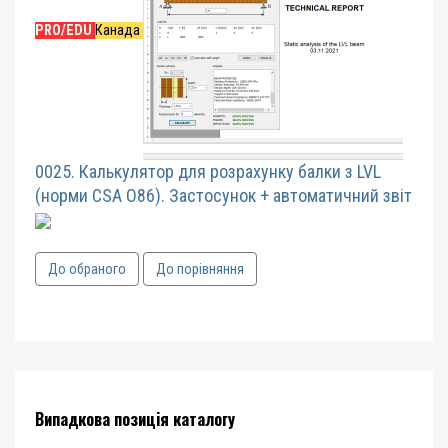
PRO/EDU
Канада
0025. Калькулятор для розрахунку балки з LVL
(норми CSA O86). Застосунок + автоматичний звіт
До обраного
До порівняння
Випадкова позиція каталогу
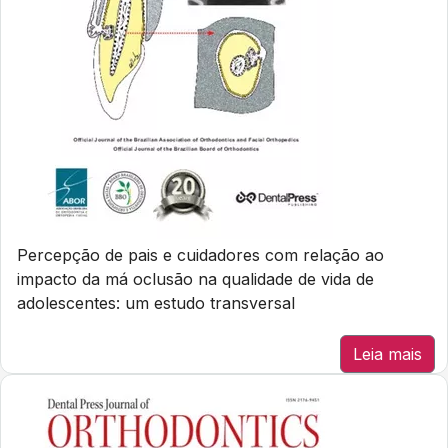
Percepção de pais e cuidadores com relação ao
impacto da má oclusão na qualidade de vida de
adolescentes: um estudo transversal
Leia mais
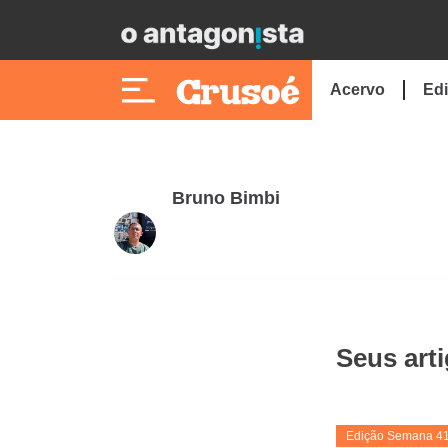
Acervo
Edi
Bruno Bimbi
Seus art
Edição Semana 4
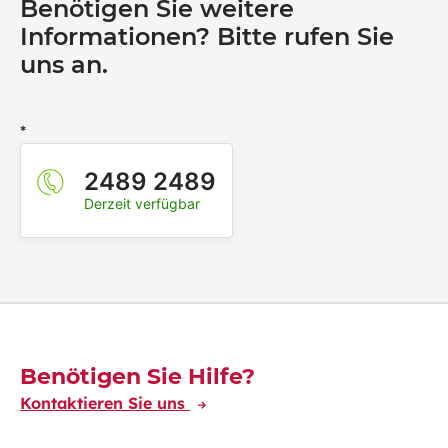
Benötigen Sie weitere
Informationen? Bitte rufen Sie
uns an.
*
2489 2489
Derzeit verfügbar
Découvrez-en plus
Benötigen Sie Hilfe?
Kontaktieren Sie uns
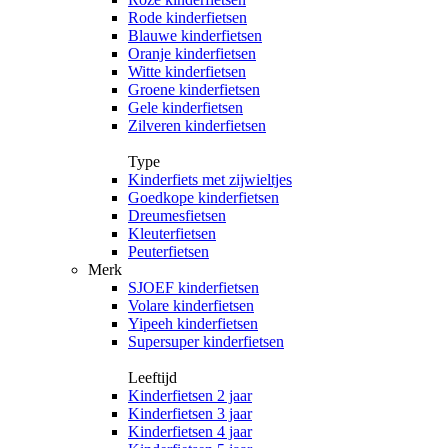
Rode kinderfietsen
Blauwe kinderfietsen
Oranje kinderfietsen
Witte kinderfietsen
Groene kinderfietsen
Gele kinderfietsen
Zilveren kinderfietsen
Type
Kinderfiets met zijwieltjes
Goedkope kinderfietsen
Dreumesfietsen
Kleuterfietsen
Peuterfietsen
Merk
SJOEF kinderfietsen
Volare kinderfietsen
Yipeeh kinderfietsen
Supersuper kinderfietsen
Leeftijd
Kinderfietsen 2 jaar
Kinderfietsen 3 jaar
Kinderfietsen 4 jaar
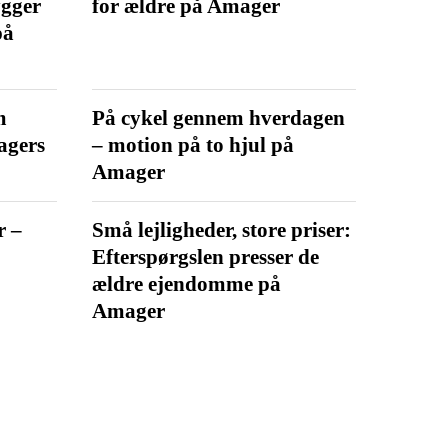
ygger
for ældre på Amager
på
m
På cykel gennem hverdagen
agers
– motion på to hjul på
Amager
r –
Små lejligheder, store priser:
Efterspørgslen presser de
ældre ejendomme på
Amager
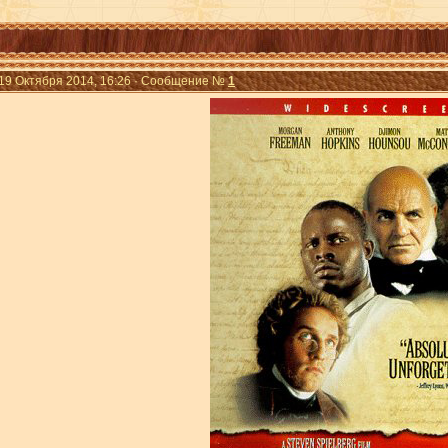
 19 Октября 2014, 16:26 · Сообщение №
1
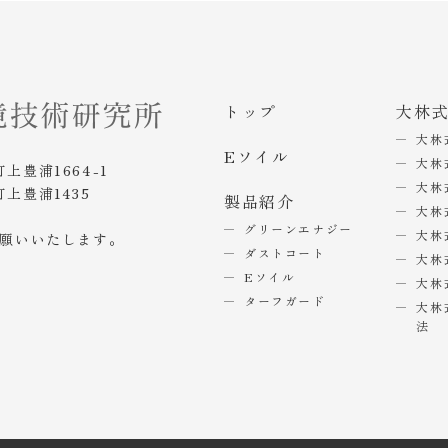
トップ
大林
大林
Eソイル
大林
町上豊浦1664-1
大林
町上豊浦1435
製品紹介
大林
グリーンエナジー
大林
お願いいたします。
ダストコート
大林
Eソイル
大林
ターフガード
大林
法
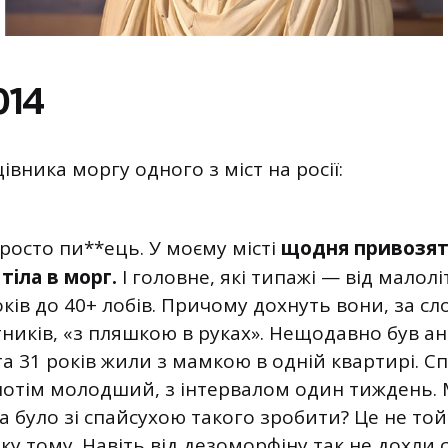
014
івника моргу одного з міст на росії:
росто пи**ець. У моєму місті
щодня привозять
тіла в морг.
І головне, які типажі — від малолі
оків до 40+ лобів. Причому дохнуть вони, за с
тників, «з пляшкою в руках». Нещодавно був а
та 31 років жили з мамкою в одній квартирі. С
отім молодший, з інтервалом один тиждень. М
 було зі спайсухою такого зробити? Це не той
ку тому. Навіть від дезоморфіну так не дохли с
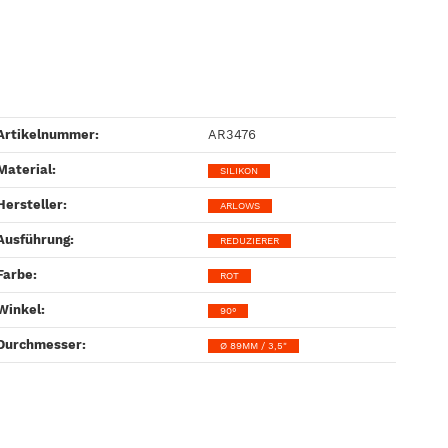
Artikelnummer:
AR3476
Material‍:
SILIKON
Hersteller‍:
ARLOWS
Ausführung‍:
REDUZIERER
Farbe‍:
ROT
Winkel‍:
90°
Durchmesser‍:
Ø 89MM / 3,5"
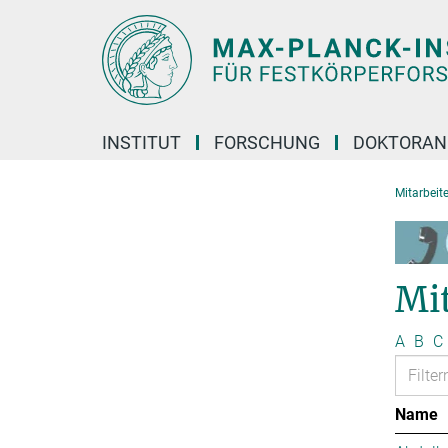
Hauptinhalt
INSTITUT
FORSCHUNG
DOKTORAN
Mitarbeite
Mi
A
B
C
Name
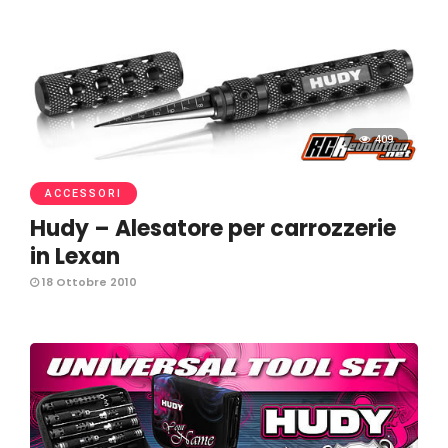
409
ACCESSORI
Hudy – Alesatore per carrozzerie
in Lexan
18 Ottobre 2010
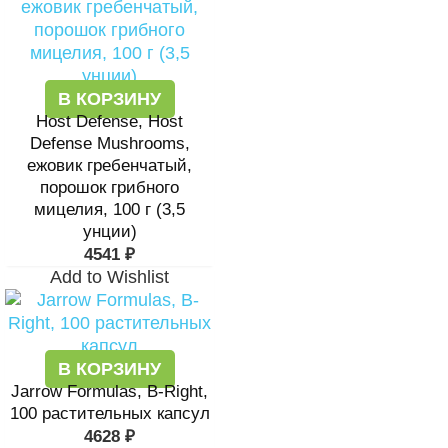
В КОРЗИНУ
Host Defense, Host
Defense Mushrooms,
ежовик гребенчатый,
порошок грибного
мицелия, 100 г (3,5
унции)
4541
₽
Add to Wishlist
В КОРЗИНУ
Jarrow Formulas, B-Right,
100 растительных капсул
4628
₽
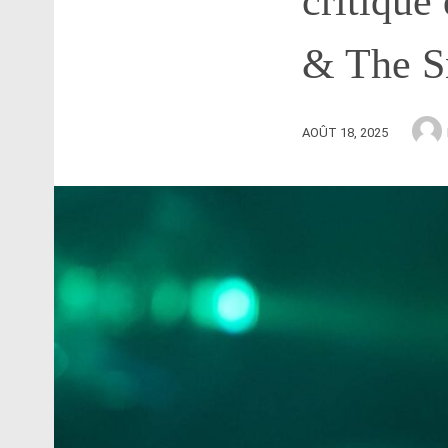
critique
& The Sn
AOÛT 18, 2025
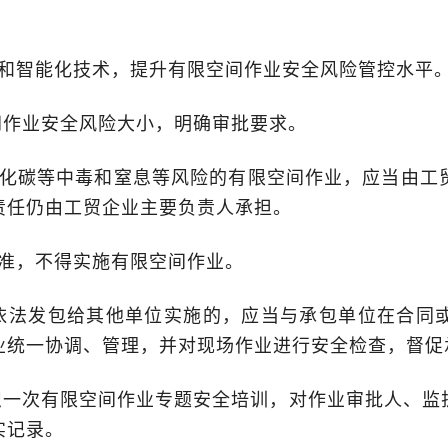
和智能化技术，提升有限空间作业安全风险管控水平
作业安全风险大小，明确审批要求。
化碳等中毒和窒息等风险的有限空间作业，应当由工
责任仍由工贸企业主要负责人承担。
准，不得实施有限空间作业。
依法发包给其他单位实施的，应当与承包单位在合同
业统一协调、管理，并对现场作业进行安全检查，督促
一次有限空间作业专题安全培训，对作业审批人、监
实记录。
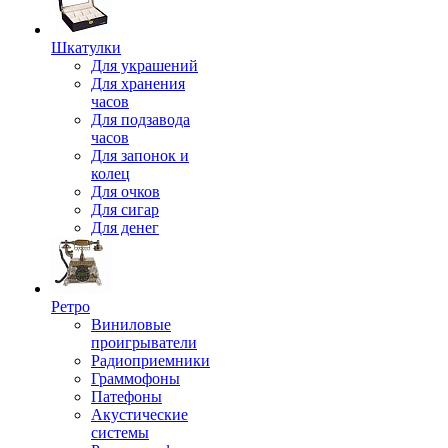
Шкатулки
Для украшений
Для хранения
часов
Для подзавода
часов
Для запонок и
колец
Для очков
Для сигар
Для денег
Ретро
Виниловые
проигрыватели
Радиоприемники
Граммофоны
Патефоны
Акустические
системы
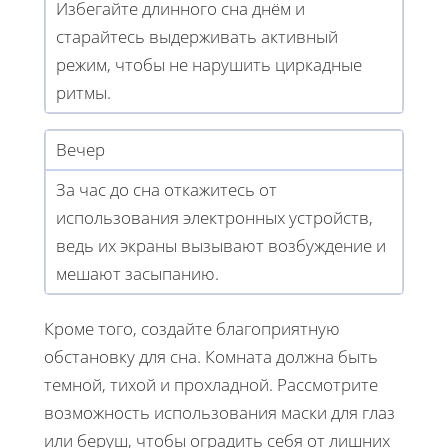
Избегайте длинного сна днём и
старайтесь выдерживать активный
режим, чтобы не нарушить циркадные
ритмы.
Вечер
За час до сна откажитесь от
использования электронных устройств,
ведь их экраны вызывают возбуждение и
мешают засыпанию.
Кроме того, создайте благоприятную
обстановку для сна. Комната должна быть
темной, тихой и прохладной. Рассмотрите
возможность использования маски для глаз
или беруш, чтобы оградить себя от лишних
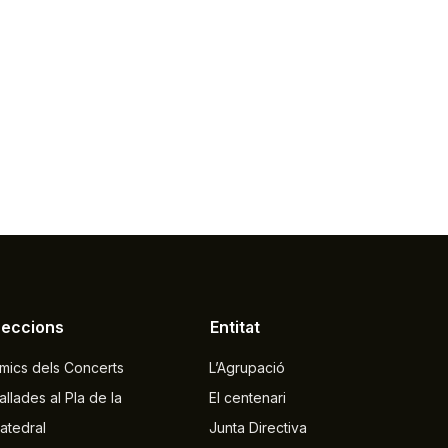
Seccions
Entitat
mics dels Concerts
L’Agrupació
allades al Pla de la
El centenari
atedral
Junta Directiva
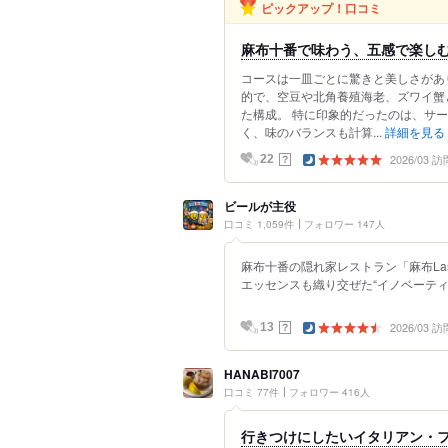
ピックアップ！口コミ
麻布十番で味わう、五感で楽し
コースは一皿ごとに驚きと美しさがあり
的で、空豆や北角養殖海老、ズワイ蟹
た構成。 特に印象的だったのは、サー
く、味のバランスも計算...
詳細を見る
2026/03 訪
？
22
ビールが主役
口コミ 1,059件
フォロワー 147人
麻布十番の隠れ家レストラン「麻布La
エッセンスも織り交ぜた“イノベーティブ
2026/03 訪
？
13
HANABI7007
口コミ 77件
フォロワー 416人
行きつけにしたいイタリアン・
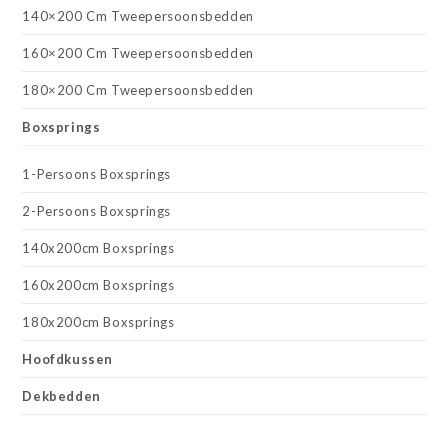
140×200 Cm Tweepersoonsbedden
160×200 Cm Tweepersoonsbedden
180×200 Cm Tweepersoonsbedden
Boxsprings
1-Persoons Boxsprings
2-Persoons Boxsprings
140x200cm Boxsprings
160x200cm Boxsprings
180x200cm Boxsprings
Hoofdkussen
Dekbedden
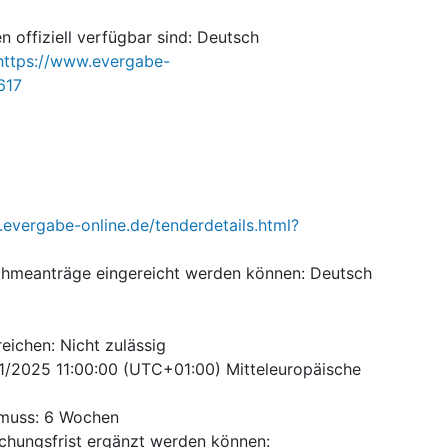
 offiziell verfügbar sind
:
Deutsch
https://www.evergabe-
617
.evergabe-online.de/tenderdetails.html?
ahmeanträge eingereicht werden können
:
Deutsch
reichen
:
Nicht zulässig
1/2025
11:00:00 (UTC+01:00) Mitteleuropäische
 muss
:
6
Wochen
eichungsfrist ergänzt werden können
:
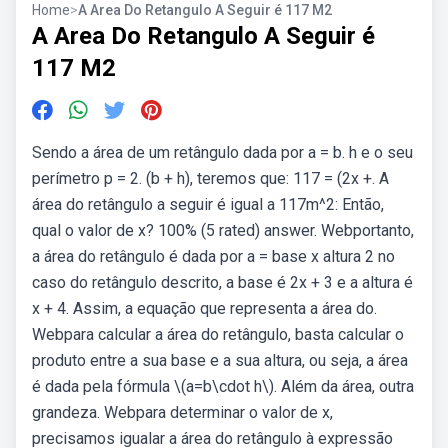
Home
>
A Area Do Retangulo A Seguir é 117 M2
A Area Do Retangulo A Seguir é
117 M2
Sendo a área de um retângulo dada por a = b. h e o seu
perímetro p = 2. (b + h), teremos que: 117 = (2x +. A
área do retângulo a seguir é igual a 117m^2: Então,
qual o valor de x? 100% (5 rated) answer. Webportanto,
a área do retângulo é dada por a = base x altura 2 no
caso do retângulo descrito, a base é 2x + 3 e a altura é
x + 4. Assim, a equação que representa a área do.
Webpara calcular a área do retângulo, basta calcular o
produto entre a sua base e a sua altura, ou seja, a área
é dada pela fórmula \(a=b\cdot h\). Além da área, outra
grandeza. Webpara determinar o valor de x,
precisamos igualar a área do retângulo à expressão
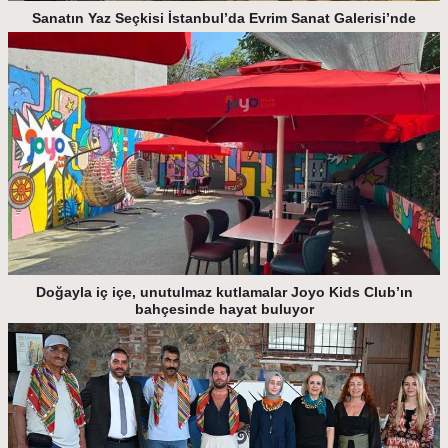
Sanatın Yaz Seçkisi İstanbul’da Evrim Sanat Galerisi’nde
Doğayla iç içe, unutulmaz kutlamalar Joyo Kids Club’ın
bahçesinde hayat buluyor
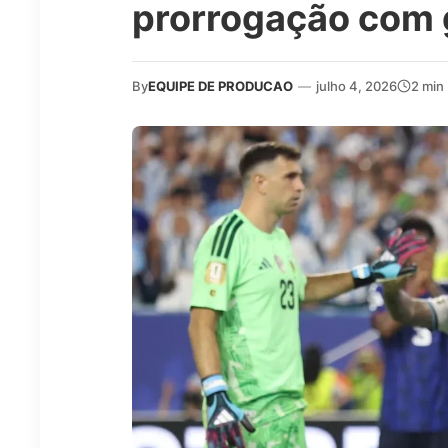
prorrogação com g
By
EQUIPE DE PRODUCAO
—
julho 4, 2026
2 min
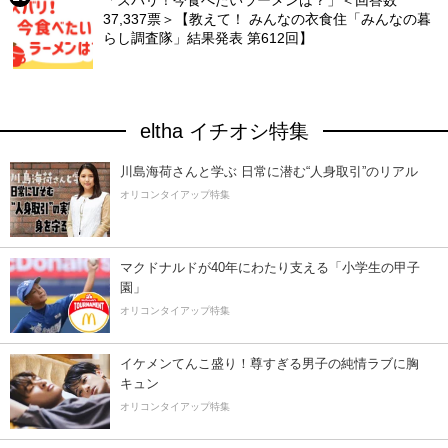
37,337票＞【教えて！ みんなの衣食住「みんなの暮
らし調査隊」結果発表 第612回】
eltha イチオシ特集
川島海荷さんと学ぶ 日常に潜む“人身取引”のリアル
オリコンタイアップ特集
マクドナルドが40年にわたり支える「小学生の甲子
園」
オリコンタイアップ特集
イケメンてんこ盛り！尊すぎる男子の純情ラブに胸
キュン
オリコンタイアップ特集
──────────
= What you are asked to do =
Please return all of the material above exactly, minus any pictures.

= Answer space =
PRO/EDU
Канада
0025. Калькулятор для розрахунку балки з LVL
(норми CSA O86). Застосунок + автоматичний звіт
До обраного
До порівняння
Випадкова позиція каталогу
Percepção de pais e cuidadores com relação ao
impacto da má oclusão na qualidade de vida de
adolescentes: um estudo transversal
Leia mais
Acervo
Edi
Bruno Bimbi
Seus art
Edição Semana 4
Benötigen Sie weitere
Informationen? Bitte rufen Sie
uns an.
*
2489 2489
Derzeit verfügbar
Découvrez-en plus
Benötigen Sie Hilfe?
Kontaktieren Sie uns
Rode kinderfietsen
Blauwe kinderfietsen
Oranje kinderfietsen
Witte kinderfietsen
Groene kinderfietsen
Gele kinderfietsen
Zilveren kinderfietsen
Type
Kinderfiets met zijwieltjes
Goedkope kinderfietsen
Dreumesfietsen
Kleuterfietsen
Peuterfietsen
Merk
SJOEF kinderfietsen
Volare kinderfietsen
Yipeeh kinderfietsen
Supersuper kinderfietsen
Leeftijd
Kinderfietsen 2 jaar
Kinderfietsen 3 jaar
Kinderfietsen 4 jaar
ygger
for ældre på Amager
på
m
På cykel gennem hverdagen
agers
– motion på to hjul på
Amager
r –
Små lejligheder, store priser:
Efterspørgslen presser de
ældre ejendomme på
Amager
 19 Октября 2014, 16:26 · Сообщение №
1
トップ
大林
大林
Eソイル
大林
町上豊浦1664-1
大林
町上豊浦1435
製品紹介
大林
グリーンエナジー
大林
お願いいたします。
ダストコート
大林
Eソイル
大林
ターフガード
大林
法
014
івника моргу одного з міст на росії:
росто пи**ець. У моєму місті
щодня привозять
тіла в морг.
І головне, які типажі — від малолі
оків до 40+ лобів. Причому дохнуть вони, за с
тників, «з пляшкою в руках». Нещодавно був а
та 31 років жили з мамкою в одній квартирі. С
отім молодший, з інтервалом один тиждень. М
 було зі спайсухою такого зробити? Це не той
ку тому. Навіть від дезоморфіну так не дохли с
Artikelnummer:
AR3476
Material‍:
SILIKON
Hersteller‍:
ARLOWS
Ausführung‍:
REDUZIERER
Farbe‍:
ROT
Winkel‍:
90°
Durchmesser‍:
Ø 89MM / 3,5"
Hauptinhalt
INSTITUT
FORSCHUNG
DOKTORAN
Mitarbeite
Mi
A
B
C
Name
409
ACCESSORI
Hudy – Alesatore per carrozzerie
in Lexan
18 Ottobre 2010
В КОРЗИНУ
Host Defense, Host
Defense Mushrooms,
ежовик гребенчатый,
порошок грибного
мицелия, 100 г (3,5
унции)
4541
₽
Add to Wishlist
В КОРЗИНУ
Jarrow Formulas, B-Right,
100 растительных капсул
4628
₽
critique
& The Sn
AOÛT 18, 2025
和智能化技术，提升有限空间作业安全风险管控水平
作业安全风险大小，明确审批要求。
化碳等中毒和窒息等风险的有限空间作业，应当由工
责任仍由工贸企业主要负责人承担。
准，不得实施有限空间作业。
依法发包给其他单位实施的，应当与承包单位在合同
业统一协调、管理，并对现场作业进行安全检查，督促
一次有限空间作业专题安全培训，对作业审批人、监
实记录。
Шкатулки
Для украшений
Для хранения
часов
Для подзавода
часов
Для запонок и
колец
Для очков
Для сигар
Для денег
Ретро
Виниловые
проигрыватели
Радиоприемники
Граммофоны
Патефоны
Акустические
системы
Избегайте длинного сна днём и
старайтесь выдерживать активный
режим, чтобы не нарушить циркадные
ритмы.
Вечер
За час до сна откажитесь от
использования электронных устройств,
ведь их экраны вызывают возбуждение и
мешают засыпанию.
Кроме того, создайте благоприятную
обстановку для сна. Комната должна быть
темной, тихой и прохладной. Рассмотрите
возможность использования маски для глаз
или беруш, чтобы оградить себя от лишних
Seccions
Entitat
mics dels Concerts
L’Agrupació
allades al Pla de la
El centenari
atedral
Junta Directiva
ピックアップ！口コミ
麻布十番で味わう、五感で楽し
コースは一皿ごとに驚きと美しさがあり
的で、空豆や北角養殖海老、ズワイ蟹
た構成。 特に印象的だったのは、サー
く、味のバランスも計算...
詳細を見る
2026/03 訪
？
22
ビールが主役
口コミ 1,059件
フォロワー 147人
麻布十番の隠れ家レストラン「麻布La
エッセンスも織り交ぜた“イノベーティブ
2026/03 訪
？
13
HANABI7007
口コミ 77件
フォロワー 416人
行きつけにしたいイタリアン・
140×200 Cm Tweepersoonsbedden
160×200 Cm Tweepersoonsbedden
180×200 Cm Tweepersoonsbedden
Boxsprings
1-Persoons Boxsprings
2-Persoons Boxsprings
140x200cm Boxsprings
160x200cm Boxsprings
180x200cm Boxsprings
Hoofdkussen
Dekbedden
 offiziell verfügbar sind
:
Deutsch
https://www.evergabe-
617
.evergabe-online.de/tenderdetails.html?
ahmeanträge eingereicht werden können
:
Deutsch
reichen
:
Nicht zulässig
1/2025
11:00:00 (UTC+01:00) Mitteleuropäische
 muss
:
6
Wochen
eichungsfrist ergänzt werden können
:
Home
>
A Area Do Retangulo A Seguir é 117 M2
A Area Do Retangulo A Seguir é
117 M2
Sendo a área de um retângulo dada por a = b. h e o seu
perímetro p = 2. (b + h), teremos que: 117 = (2x +. A
área do retângulo a seguir é igual a 117m^2: Então,
qual o valor de x? 100% (5 rated) answer. Webportanto,
a área do retângulo é dada por a = base x altura 2 no
caso do retângulo descrito, a base é 2x + 3 e a altura é
x + 4. Assim, a equação que representa a área do.
Webpara calcular a área do retângulo, basta calcular o
produto entre a sua base e a sua altura, ou seja, a área
é dada pela fórmula \(a=b\cdot h\). Além da área, outra
grandeza. Webpara determinar o valor de x,
precisamos igualar a área do retângulo à expressão
Sanatın Yaz Seçkisi İstanbul’da Evrim Sanat Galerisi’nde
Doğayla iç içe, unutulmaz kutlamalar Joyo Kids Club’ın
bahçesinde hayat buluyor
prorrogação com g
By
EQUIPE DE PRODUCAO
—
julho 4, 2026
2 min
37,337票＞【教えて！ みんなの衣食住「みんなの暮
らし調査隊」結果発表 第612回】
eltha イチオシ特集
川島海荷さんと学ぶ 日常に潜む“人身取引”のリアル
オリコンタイアップ特集
マクドナルドが40年にわたり支える「小学生の甲子
園」
オリコンタイアップ特集
イケメンてんこ盛り！尊すぎる男子の純情ラブに胸
キュン
オリコンタイアップ特集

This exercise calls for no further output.